• PROVIDED ENTRIES

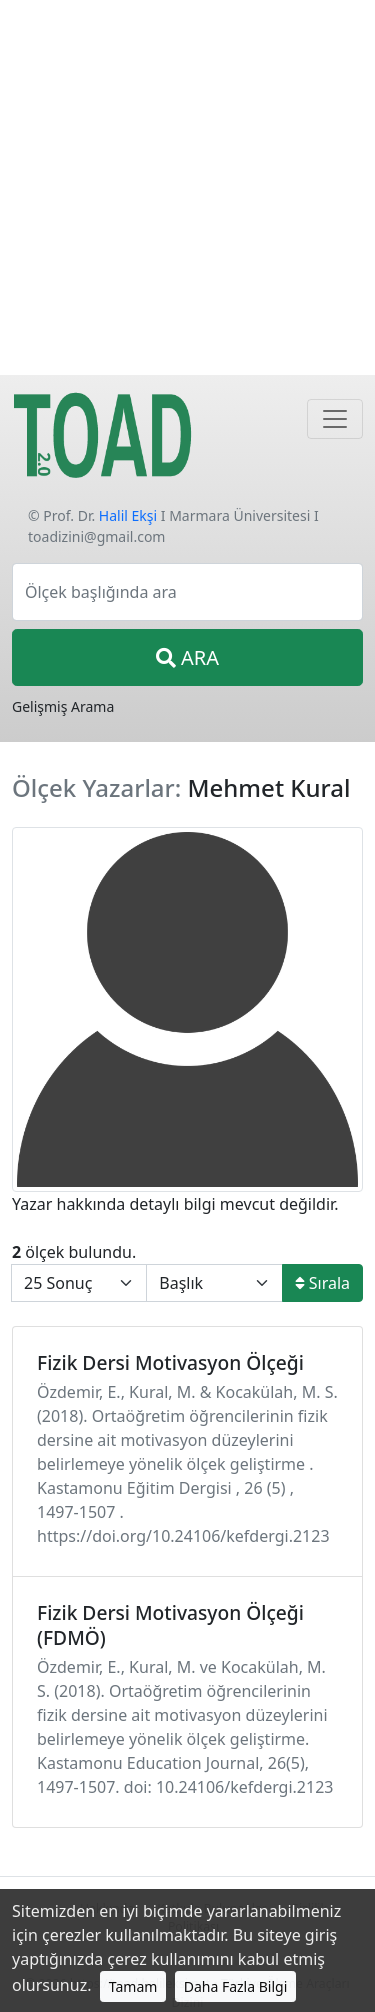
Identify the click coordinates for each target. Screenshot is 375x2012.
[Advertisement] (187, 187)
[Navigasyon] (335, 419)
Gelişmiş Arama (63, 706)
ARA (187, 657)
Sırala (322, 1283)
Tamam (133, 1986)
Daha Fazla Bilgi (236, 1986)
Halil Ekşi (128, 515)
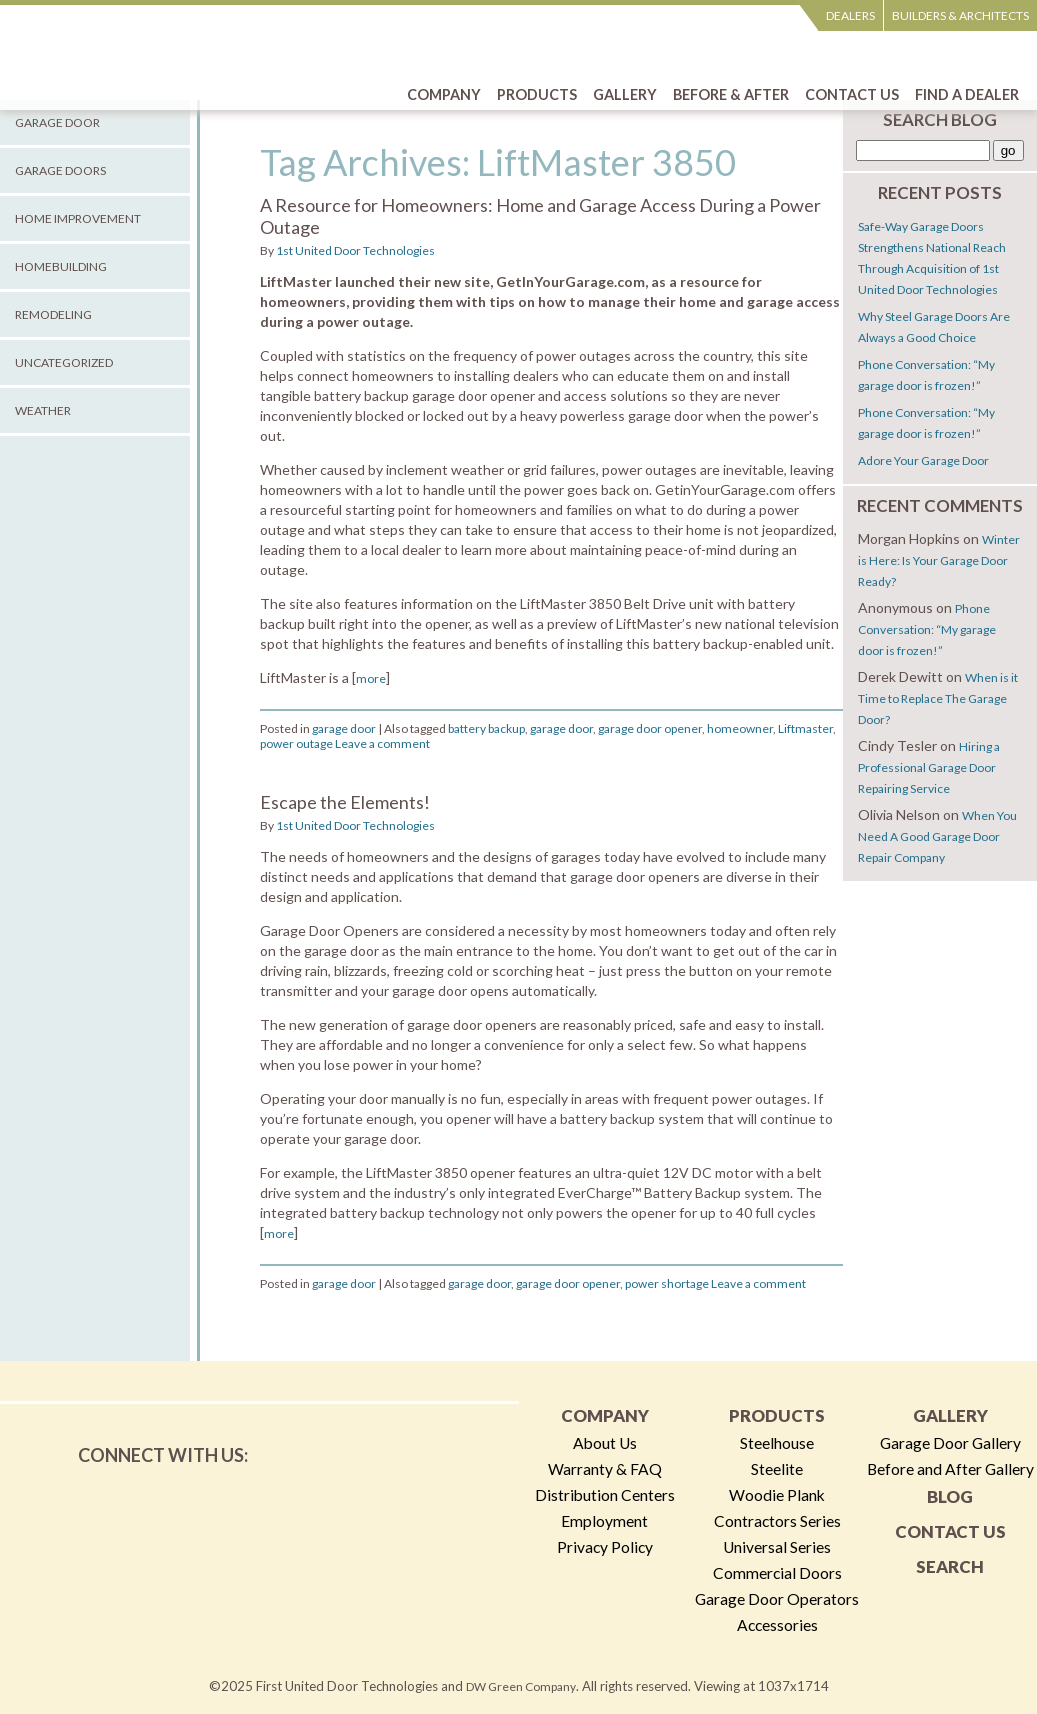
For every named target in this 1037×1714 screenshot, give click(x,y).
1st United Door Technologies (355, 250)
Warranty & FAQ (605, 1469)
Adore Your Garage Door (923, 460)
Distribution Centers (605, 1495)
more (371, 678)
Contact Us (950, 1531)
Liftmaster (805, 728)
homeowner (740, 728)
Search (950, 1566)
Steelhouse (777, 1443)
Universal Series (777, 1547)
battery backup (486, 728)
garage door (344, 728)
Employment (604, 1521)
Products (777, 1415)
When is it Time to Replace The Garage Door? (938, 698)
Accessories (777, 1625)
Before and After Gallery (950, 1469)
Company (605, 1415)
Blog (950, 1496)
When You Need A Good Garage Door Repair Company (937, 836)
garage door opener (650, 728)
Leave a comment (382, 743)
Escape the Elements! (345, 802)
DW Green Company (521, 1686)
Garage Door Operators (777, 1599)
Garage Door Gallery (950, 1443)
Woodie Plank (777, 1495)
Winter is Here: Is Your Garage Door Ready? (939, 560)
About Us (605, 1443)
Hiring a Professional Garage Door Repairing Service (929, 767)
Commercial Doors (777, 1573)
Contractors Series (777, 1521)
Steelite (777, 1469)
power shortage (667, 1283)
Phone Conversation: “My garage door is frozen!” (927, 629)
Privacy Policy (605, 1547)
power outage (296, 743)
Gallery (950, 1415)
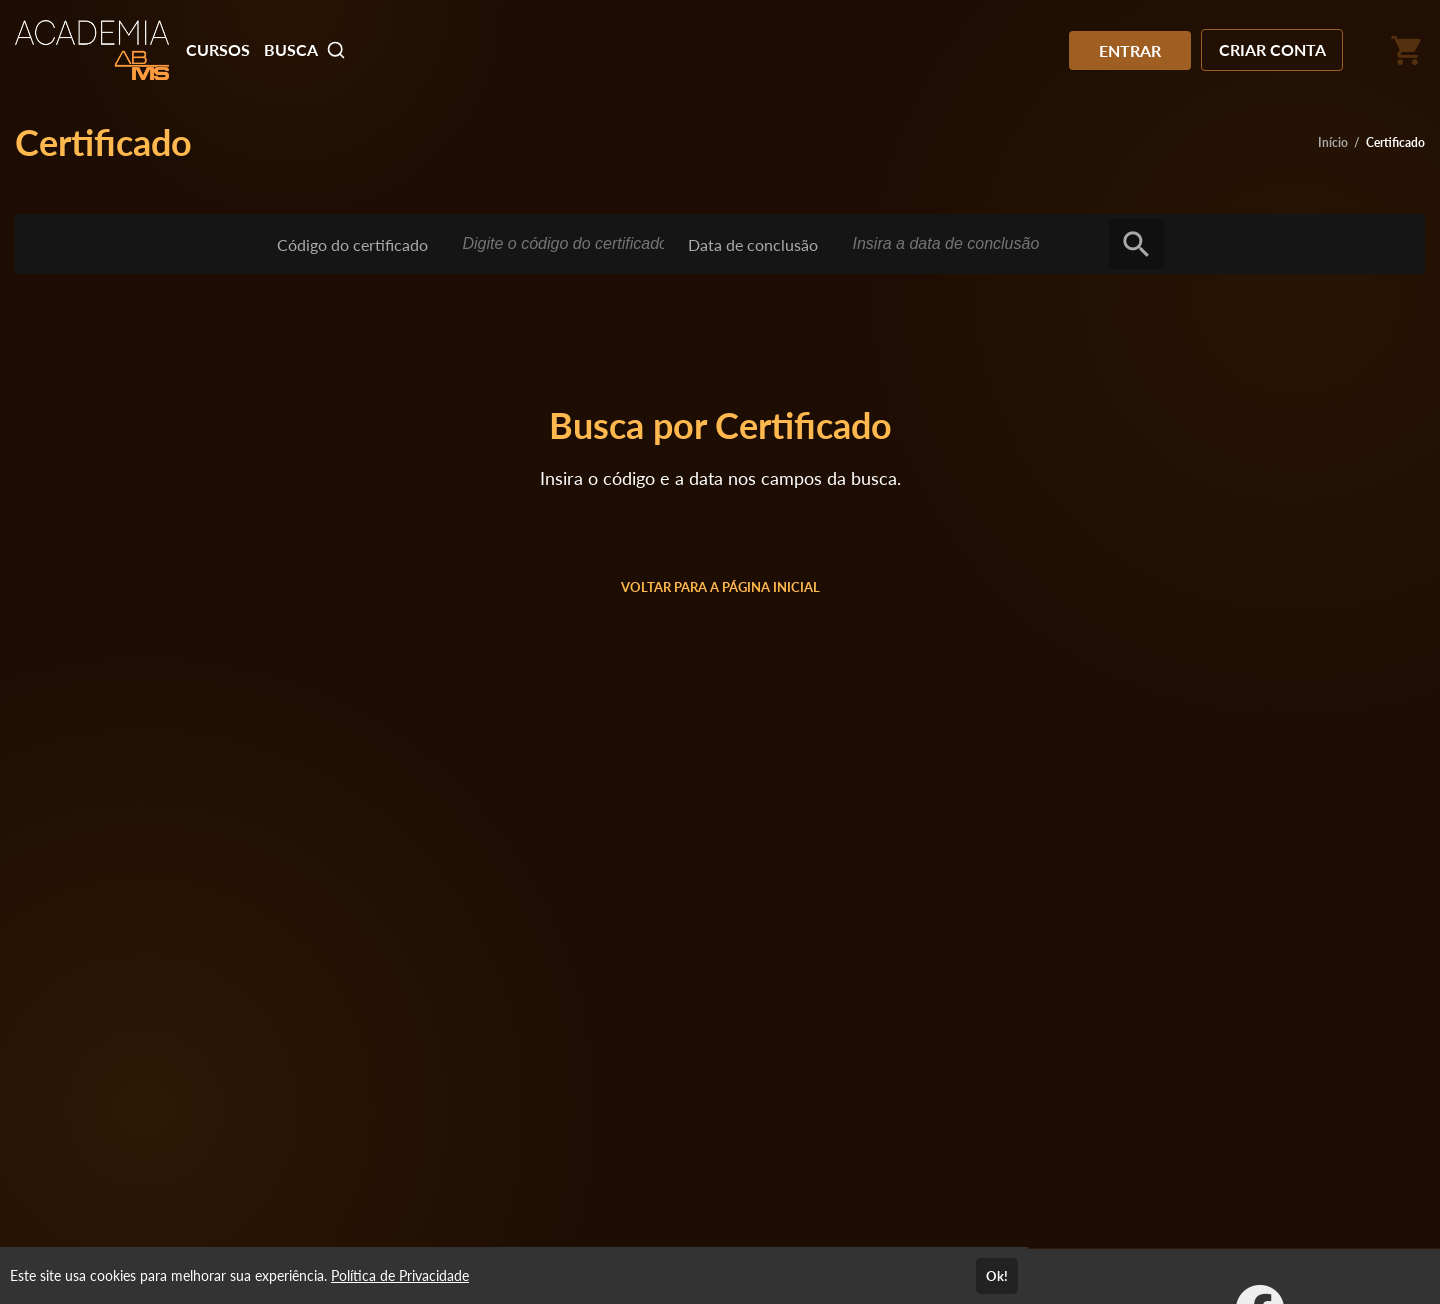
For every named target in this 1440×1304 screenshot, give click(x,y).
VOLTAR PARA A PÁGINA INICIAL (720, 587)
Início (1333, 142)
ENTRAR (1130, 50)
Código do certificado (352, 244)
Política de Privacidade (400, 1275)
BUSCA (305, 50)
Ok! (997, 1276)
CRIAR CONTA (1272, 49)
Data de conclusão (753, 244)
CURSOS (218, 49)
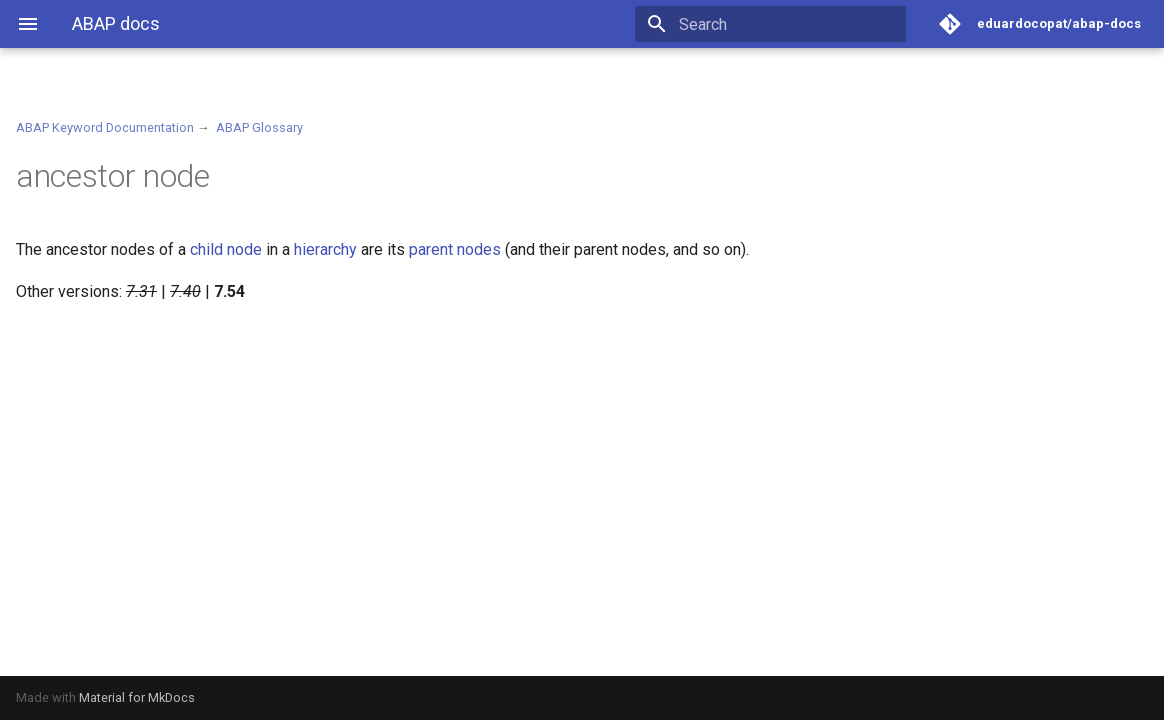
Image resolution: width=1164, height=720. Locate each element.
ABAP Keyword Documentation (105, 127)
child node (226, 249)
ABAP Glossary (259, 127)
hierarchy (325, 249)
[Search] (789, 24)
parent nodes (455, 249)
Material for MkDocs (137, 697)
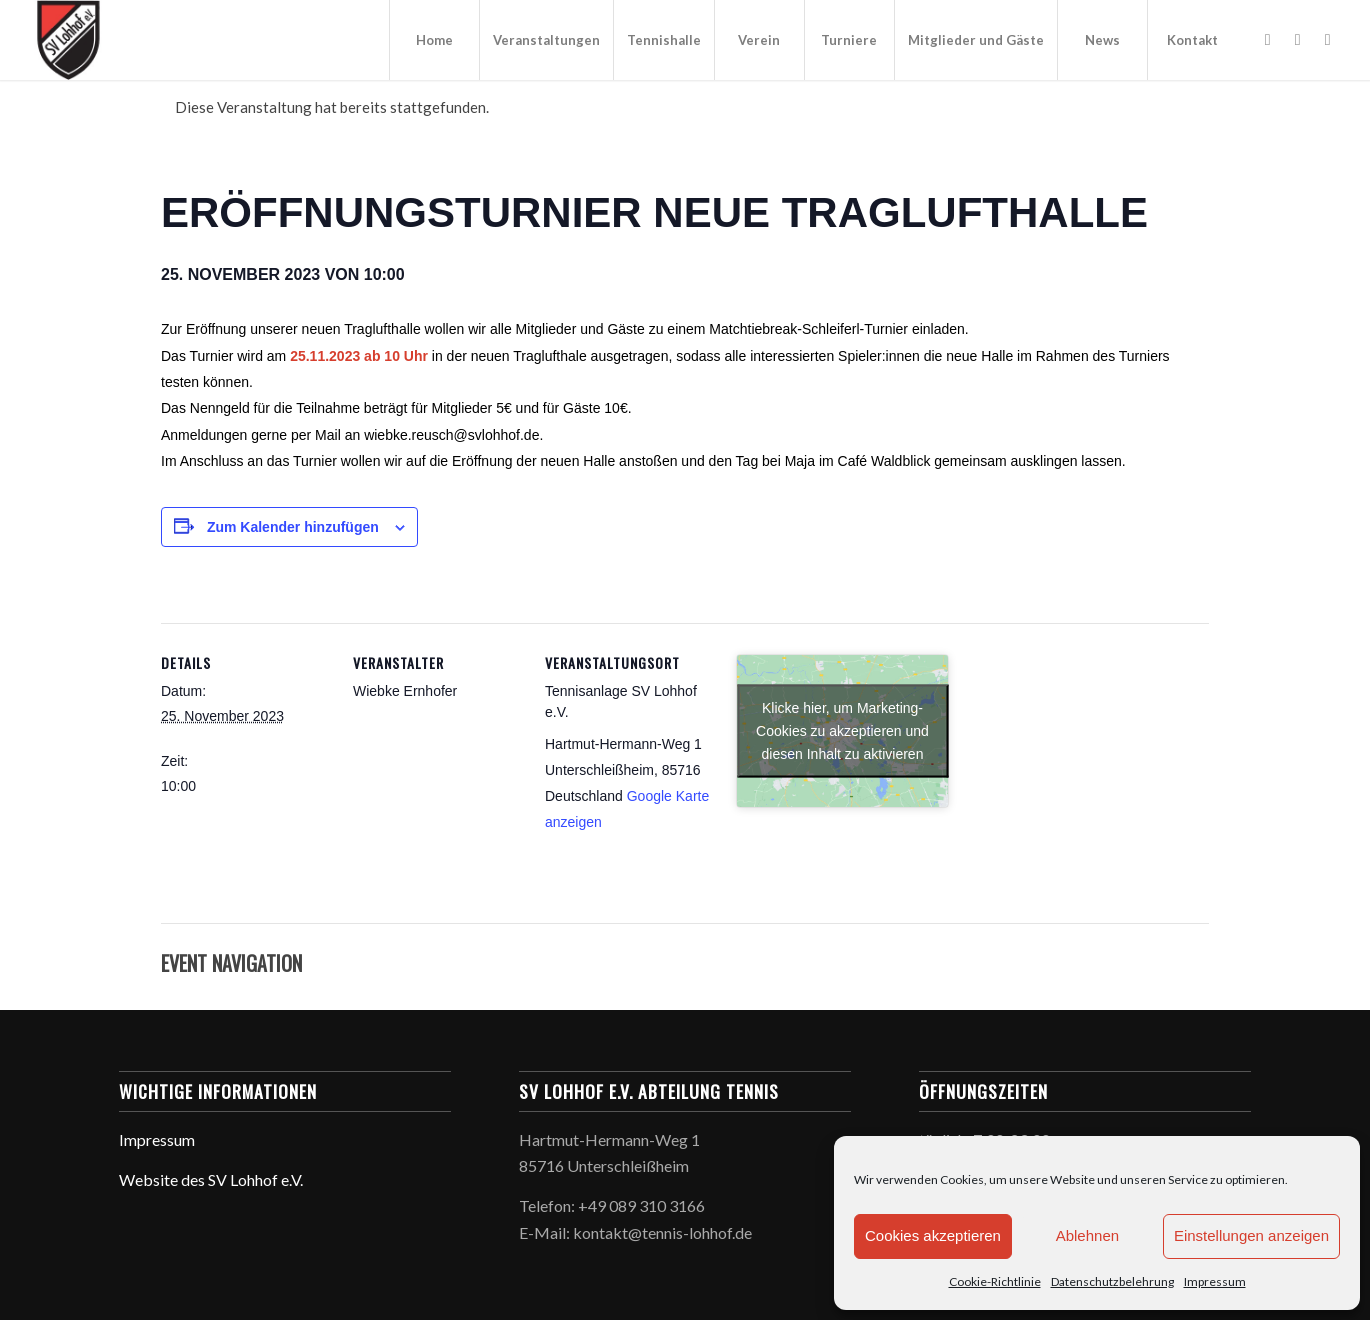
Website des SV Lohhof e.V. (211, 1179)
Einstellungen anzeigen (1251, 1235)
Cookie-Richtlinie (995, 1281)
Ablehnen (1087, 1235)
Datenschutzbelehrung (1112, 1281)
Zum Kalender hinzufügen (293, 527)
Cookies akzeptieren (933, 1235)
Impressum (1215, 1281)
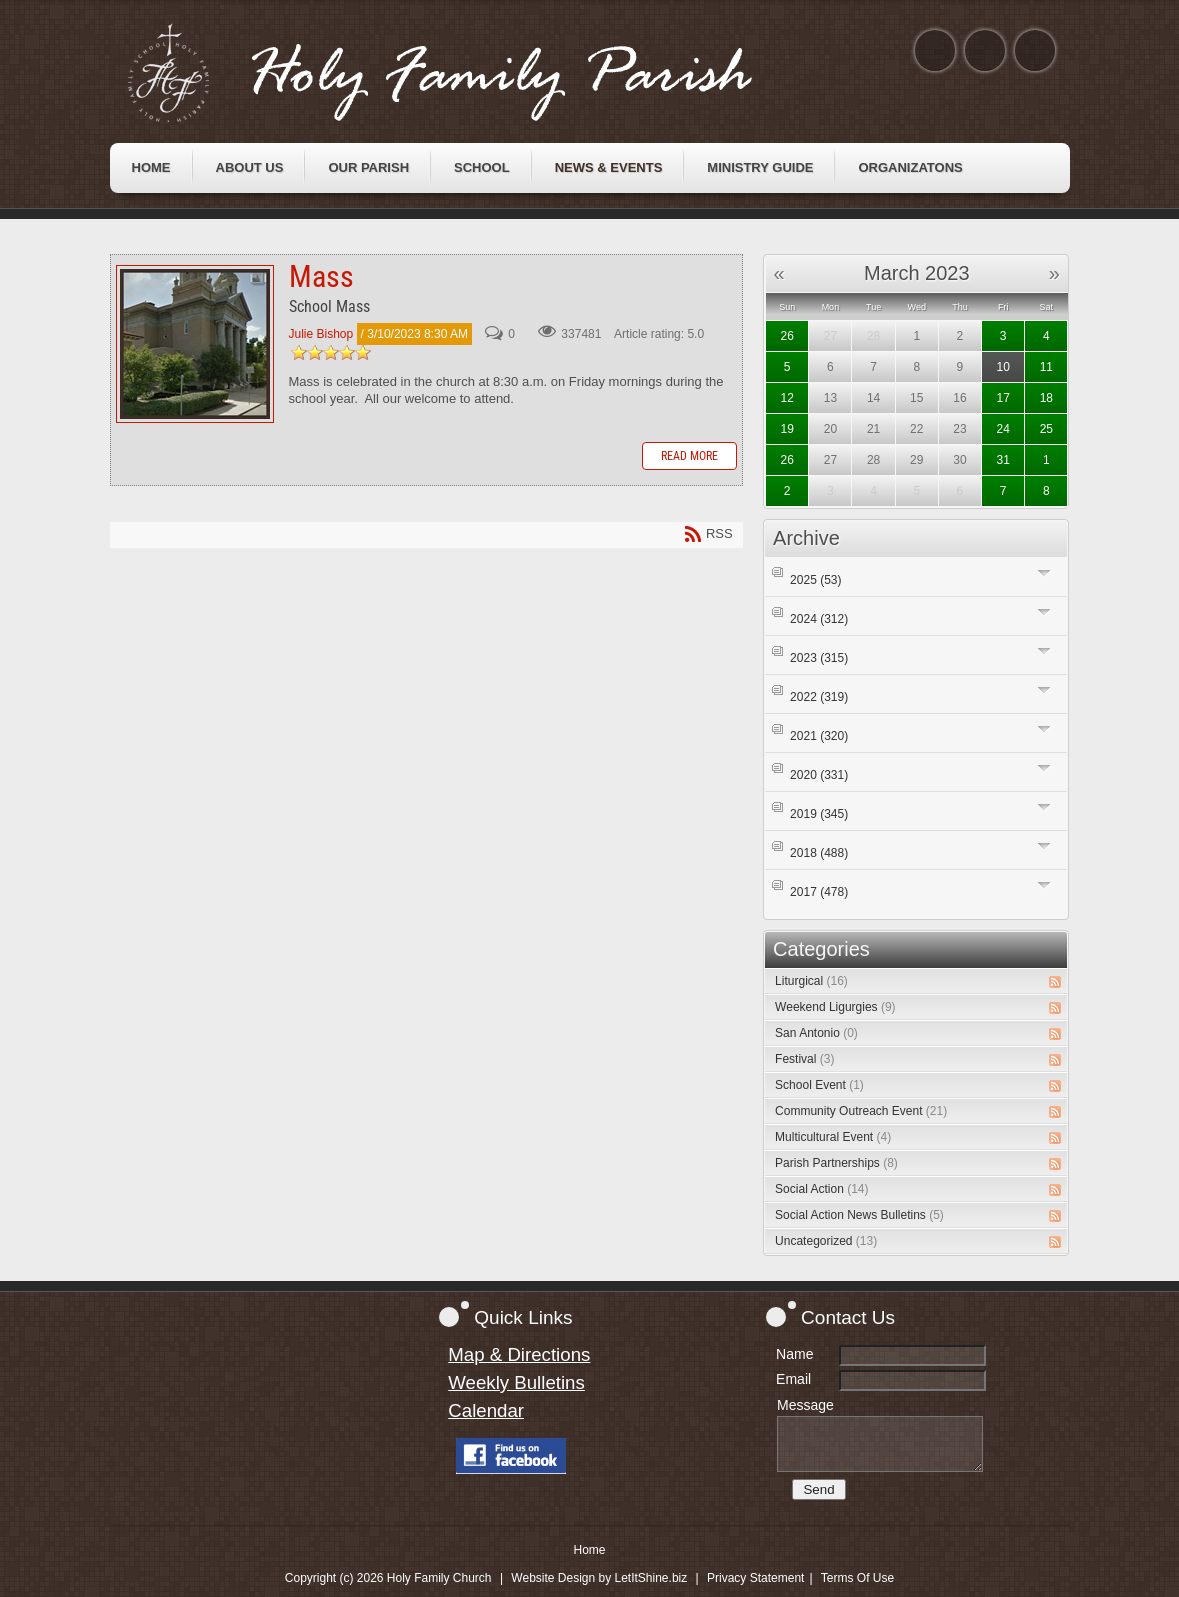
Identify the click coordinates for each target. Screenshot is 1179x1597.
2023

• HOW TO COMPLETE THIS TASK
Look above for the line with "1st United Door Technologies (355, 250)" and the line with "ABAP Glossary (259, 127)", then copy exactly the lines from the first through the second, both kept, with no pictures.

• WRITTEN ANSWER
1st United Door Technologies (355, 250)
Warranty & FAQ (605, 1469)
Adore Your Garage Door (923, 460)
Distribution Centers (605, 1495)
more (371, 678)
Contact Us (950, 1531)
Liftmaster (805, 728)
homeowner (740, 728)
Search (950, 1566)
Steelhouse (777, 1443)
Universal Series (777, 1547)
battery backup (486, 728)
garage door (344, 728)
Employment (604, 1521)
Products (777, 1415)
When is it Time to Replace The Garage Door? (938, 698)
Accessories (777, 1625)
Before and After Gallery (950, 1469)
Company (605, 1415)
Blog (950, 1496)
When You Need A Good Garage Door Repair Company (937, 836)
garage door opener (650, 728)
Leave a comment (382, 743)
Escape the Elements! (345, 802)
DW Green Company (521, 1686)
Garage Door Operators (777, 1599)
Garage Door Gallery (950, 1443)
Woodie Plank (777, 1495)
Winter is Here: Is Your Garage Door Ready? (939, 560)
About Us (605, 1443)
Hiring a Professional Garage Door Repairing Service (929, 767)
Commercial Doors (777, 1573)
Contractors Series (777, 1521)
Steelite (777, 1469)
power shortage (667, 1283)
Phone Conversation: “My garage door is frozen!” (927, 629)
Privacy Policy (605, 1547)
power outage (296, 743)
Gallery (950, 1415)
For every named target in this 1440×1304 screenshot, give click(x,y).
VOLTAR PARA A PÁGINA INICIAL (720, 587)
Início (1333, 142)
ENTRAR (1130, 50)
Código do certificado (352, 244)
Política de Privacidade (400, 1275)
BUSCA (305, 50)
Ok! (997, 1276)
CRIAR CONTA (1272, 49)
Data de conclusão (753, 244)
CURSOS (218, 49)
Image resolution: width=1164, height=720. Locate each element.
ABAP Keyword Documentation (105, 127)
child node (226, 249)
ABAP Glossary (259, 127)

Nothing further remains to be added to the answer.